The Defence Ministry may have violated the Classified Information Act by digging out some Second World War Soviet T-34 tanks and German Nazi panzers and putting them for “safekeeping” in an open-air military compound near Yambol.
Previously, the Defence Ministry told Vagabond in a letter that the tanks were “classified information” because they were kept on military commission, adding they would be declassified as late as 2013. Vagabond started the story about the tanks lined up at the Turkish and Greek borders early in 2007, when it ran a detailed article. Many Bulgarian mainstream media followed suit. The Defence Ministry’s refusal to disclose details about what was known as the Krali Marko Defence Line, prompted the Access to Information Programme, a major NGO, to award it with its anti-prize the same year. No top brass came to collect the embarrassing award.

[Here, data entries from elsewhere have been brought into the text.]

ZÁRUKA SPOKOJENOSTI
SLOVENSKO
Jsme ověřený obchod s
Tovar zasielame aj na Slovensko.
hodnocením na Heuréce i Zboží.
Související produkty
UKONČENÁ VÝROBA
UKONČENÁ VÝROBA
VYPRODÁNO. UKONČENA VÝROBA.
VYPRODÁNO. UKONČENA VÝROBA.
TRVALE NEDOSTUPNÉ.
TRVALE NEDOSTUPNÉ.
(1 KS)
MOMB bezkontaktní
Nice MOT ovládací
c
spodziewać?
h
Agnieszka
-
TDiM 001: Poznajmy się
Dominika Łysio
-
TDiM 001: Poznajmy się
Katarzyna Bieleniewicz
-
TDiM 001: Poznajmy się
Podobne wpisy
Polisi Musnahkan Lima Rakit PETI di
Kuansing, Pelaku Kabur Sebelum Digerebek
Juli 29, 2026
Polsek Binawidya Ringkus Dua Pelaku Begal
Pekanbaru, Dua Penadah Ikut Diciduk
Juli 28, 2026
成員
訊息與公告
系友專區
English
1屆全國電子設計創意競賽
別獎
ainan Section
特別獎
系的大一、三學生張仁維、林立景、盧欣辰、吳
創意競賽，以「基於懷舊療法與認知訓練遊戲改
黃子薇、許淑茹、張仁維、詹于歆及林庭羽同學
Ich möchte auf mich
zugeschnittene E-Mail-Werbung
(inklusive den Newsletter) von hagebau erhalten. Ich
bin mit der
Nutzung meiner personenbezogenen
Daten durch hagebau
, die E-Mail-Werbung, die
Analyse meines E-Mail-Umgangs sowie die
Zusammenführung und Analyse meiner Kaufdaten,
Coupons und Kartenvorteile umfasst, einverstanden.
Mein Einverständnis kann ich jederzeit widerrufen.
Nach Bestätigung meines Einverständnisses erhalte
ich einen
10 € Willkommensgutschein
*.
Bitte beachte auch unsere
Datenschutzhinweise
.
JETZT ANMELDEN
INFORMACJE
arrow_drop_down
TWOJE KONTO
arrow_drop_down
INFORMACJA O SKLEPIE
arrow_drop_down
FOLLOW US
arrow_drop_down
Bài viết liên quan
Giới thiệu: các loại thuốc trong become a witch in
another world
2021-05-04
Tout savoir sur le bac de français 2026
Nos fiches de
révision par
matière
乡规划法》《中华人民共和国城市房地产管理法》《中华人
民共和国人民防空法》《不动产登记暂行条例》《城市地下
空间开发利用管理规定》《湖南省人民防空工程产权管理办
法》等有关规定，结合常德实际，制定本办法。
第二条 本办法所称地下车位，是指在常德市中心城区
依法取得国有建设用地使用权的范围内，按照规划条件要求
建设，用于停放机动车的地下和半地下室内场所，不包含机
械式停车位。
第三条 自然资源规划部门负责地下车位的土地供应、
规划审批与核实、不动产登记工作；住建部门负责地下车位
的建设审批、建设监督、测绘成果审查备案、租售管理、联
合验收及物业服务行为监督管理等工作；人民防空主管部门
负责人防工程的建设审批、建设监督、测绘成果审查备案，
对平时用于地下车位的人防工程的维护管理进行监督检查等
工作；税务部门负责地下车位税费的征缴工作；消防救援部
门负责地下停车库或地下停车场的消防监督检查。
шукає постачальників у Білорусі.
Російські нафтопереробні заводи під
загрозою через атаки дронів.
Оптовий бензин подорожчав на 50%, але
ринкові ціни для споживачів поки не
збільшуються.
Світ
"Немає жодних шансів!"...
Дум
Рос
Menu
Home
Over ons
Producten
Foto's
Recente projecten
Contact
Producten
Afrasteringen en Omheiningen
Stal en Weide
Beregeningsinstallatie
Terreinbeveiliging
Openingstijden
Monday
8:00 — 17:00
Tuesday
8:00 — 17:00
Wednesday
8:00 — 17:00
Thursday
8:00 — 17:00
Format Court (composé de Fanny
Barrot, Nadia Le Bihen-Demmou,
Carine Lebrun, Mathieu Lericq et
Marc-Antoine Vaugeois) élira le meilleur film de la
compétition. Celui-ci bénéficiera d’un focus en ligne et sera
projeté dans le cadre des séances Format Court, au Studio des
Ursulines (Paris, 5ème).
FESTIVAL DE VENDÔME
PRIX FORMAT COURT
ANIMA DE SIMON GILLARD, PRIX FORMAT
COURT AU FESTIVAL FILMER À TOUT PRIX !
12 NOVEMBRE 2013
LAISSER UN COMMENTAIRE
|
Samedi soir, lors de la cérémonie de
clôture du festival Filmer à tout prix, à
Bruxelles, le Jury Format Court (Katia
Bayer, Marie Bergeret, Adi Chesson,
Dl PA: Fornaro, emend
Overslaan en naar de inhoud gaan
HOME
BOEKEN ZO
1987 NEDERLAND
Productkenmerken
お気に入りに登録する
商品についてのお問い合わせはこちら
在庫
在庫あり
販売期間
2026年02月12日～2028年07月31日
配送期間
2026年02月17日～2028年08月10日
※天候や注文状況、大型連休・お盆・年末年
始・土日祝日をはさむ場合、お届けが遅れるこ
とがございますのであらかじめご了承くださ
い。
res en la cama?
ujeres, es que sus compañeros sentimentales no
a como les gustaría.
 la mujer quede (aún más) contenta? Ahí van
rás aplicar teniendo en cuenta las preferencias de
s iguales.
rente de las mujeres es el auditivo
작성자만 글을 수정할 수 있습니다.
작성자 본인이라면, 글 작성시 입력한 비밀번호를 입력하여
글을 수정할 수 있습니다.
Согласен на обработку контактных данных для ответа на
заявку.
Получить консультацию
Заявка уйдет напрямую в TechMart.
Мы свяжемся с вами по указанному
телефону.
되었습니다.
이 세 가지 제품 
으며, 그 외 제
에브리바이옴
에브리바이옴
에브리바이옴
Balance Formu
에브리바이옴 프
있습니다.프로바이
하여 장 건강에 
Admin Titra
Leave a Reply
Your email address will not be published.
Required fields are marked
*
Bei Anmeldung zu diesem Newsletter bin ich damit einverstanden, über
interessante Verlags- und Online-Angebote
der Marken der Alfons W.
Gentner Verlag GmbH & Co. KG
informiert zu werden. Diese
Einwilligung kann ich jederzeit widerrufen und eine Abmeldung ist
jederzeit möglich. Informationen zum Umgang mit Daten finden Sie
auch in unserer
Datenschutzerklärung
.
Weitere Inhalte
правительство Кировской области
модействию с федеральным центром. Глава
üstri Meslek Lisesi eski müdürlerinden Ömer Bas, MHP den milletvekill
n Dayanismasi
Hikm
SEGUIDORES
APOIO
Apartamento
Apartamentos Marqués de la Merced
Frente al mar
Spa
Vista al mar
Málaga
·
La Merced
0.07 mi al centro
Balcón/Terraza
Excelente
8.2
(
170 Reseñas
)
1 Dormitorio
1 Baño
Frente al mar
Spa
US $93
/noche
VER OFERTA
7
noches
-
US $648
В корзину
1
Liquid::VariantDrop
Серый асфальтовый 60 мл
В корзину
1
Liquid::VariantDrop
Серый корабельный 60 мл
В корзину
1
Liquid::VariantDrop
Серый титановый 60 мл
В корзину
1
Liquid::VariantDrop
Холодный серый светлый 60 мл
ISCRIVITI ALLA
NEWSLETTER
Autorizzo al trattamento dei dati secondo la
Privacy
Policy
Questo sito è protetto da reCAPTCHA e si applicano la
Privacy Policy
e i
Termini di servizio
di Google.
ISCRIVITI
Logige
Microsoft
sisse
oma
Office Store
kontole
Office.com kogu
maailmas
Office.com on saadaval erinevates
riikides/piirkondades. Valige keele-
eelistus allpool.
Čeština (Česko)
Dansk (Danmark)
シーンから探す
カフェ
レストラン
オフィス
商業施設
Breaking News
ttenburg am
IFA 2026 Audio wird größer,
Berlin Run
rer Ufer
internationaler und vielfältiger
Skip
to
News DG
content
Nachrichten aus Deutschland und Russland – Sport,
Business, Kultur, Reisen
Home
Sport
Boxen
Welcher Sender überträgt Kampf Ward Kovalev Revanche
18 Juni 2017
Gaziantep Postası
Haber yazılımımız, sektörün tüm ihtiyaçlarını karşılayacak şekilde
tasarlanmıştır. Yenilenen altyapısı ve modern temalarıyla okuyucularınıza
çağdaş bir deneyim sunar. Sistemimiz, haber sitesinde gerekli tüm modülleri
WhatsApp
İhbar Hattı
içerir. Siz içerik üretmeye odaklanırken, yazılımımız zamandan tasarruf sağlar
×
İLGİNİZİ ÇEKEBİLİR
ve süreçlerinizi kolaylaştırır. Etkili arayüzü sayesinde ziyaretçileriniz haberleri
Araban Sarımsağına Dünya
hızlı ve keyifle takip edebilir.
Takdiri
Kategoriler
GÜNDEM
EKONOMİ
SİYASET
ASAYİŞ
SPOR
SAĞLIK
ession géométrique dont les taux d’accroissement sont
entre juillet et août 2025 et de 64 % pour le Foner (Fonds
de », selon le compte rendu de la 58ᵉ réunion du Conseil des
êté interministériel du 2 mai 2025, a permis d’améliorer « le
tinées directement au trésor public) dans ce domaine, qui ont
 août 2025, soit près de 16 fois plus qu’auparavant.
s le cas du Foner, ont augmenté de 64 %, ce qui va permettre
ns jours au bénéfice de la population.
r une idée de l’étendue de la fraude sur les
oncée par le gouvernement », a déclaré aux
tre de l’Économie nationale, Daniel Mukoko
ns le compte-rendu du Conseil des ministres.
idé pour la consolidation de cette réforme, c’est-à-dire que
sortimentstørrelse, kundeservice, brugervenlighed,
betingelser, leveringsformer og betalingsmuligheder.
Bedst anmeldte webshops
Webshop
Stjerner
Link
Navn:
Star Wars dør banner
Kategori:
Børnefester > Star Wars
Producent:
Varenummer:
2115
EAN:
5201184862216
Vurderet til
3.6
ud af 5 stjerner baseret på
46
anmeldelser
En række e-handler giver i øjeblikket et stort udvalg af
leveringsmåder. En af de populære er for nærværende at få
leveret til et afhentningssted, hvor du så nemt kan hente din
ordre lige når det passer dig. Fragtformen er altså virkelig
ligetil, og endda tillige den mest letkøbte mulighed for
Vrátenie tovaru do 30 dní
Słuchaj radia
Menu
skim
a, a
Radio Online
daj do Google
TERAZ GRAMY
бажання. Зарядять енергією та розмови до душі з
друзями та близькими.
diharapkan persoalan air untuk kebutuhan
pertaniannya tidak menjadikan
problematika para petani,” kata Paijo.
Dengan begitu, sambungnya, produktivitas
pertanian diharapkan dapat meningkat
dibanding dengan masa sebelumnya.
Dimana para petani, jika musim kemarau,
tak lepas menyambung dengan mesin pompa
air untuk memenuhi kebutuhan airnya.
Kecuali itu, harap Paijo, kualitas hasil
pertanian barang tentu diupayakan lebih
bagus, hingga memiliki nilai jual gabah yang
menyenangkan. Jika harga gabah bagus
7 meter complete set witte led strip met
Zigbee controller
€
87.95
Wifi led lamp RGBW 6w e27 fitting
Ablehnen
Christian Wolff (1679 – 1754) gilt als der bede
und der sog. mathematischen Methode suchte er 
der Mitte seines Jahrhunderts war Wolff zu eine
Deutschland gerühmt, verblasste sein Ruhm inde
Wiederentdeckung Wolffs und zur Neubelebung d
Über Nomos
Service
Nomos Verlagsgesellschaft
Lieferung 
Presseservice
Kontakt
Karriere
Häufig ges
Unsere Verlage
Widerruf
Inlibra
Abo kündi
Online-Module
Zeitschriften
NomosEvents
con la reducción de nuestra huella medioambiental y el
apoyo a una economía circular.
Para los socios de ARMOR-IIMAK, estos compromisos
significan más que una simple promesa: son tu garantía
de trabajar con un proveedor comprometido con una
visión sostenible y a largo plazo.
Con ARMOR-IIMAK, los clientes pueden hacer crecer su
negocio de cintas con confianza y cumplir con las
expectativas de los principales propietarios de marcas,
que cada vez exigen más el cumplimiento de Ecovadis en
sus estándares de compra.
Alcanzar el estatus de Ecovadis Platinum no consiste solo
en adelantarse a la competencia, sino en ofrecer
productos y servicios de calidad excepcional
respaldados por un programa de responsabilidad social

The real embarrassment, however, came in late 2007, when it emerged that a panzer had been dug out by German collectors and transported out of the country - possibly making it the first tank in history to be stolen and taken through customs without anyone noticing. The Krali Marko Defence Line was established in the 1950s and was operative until the late 1980s. Its purpose was to thwart a possible NATO invasion into Warsaw Pact Bulgaria by Turkey and Greece. Turkey and Greece are now NATO allies. The tanks are finally being consigned to the dustbin of history.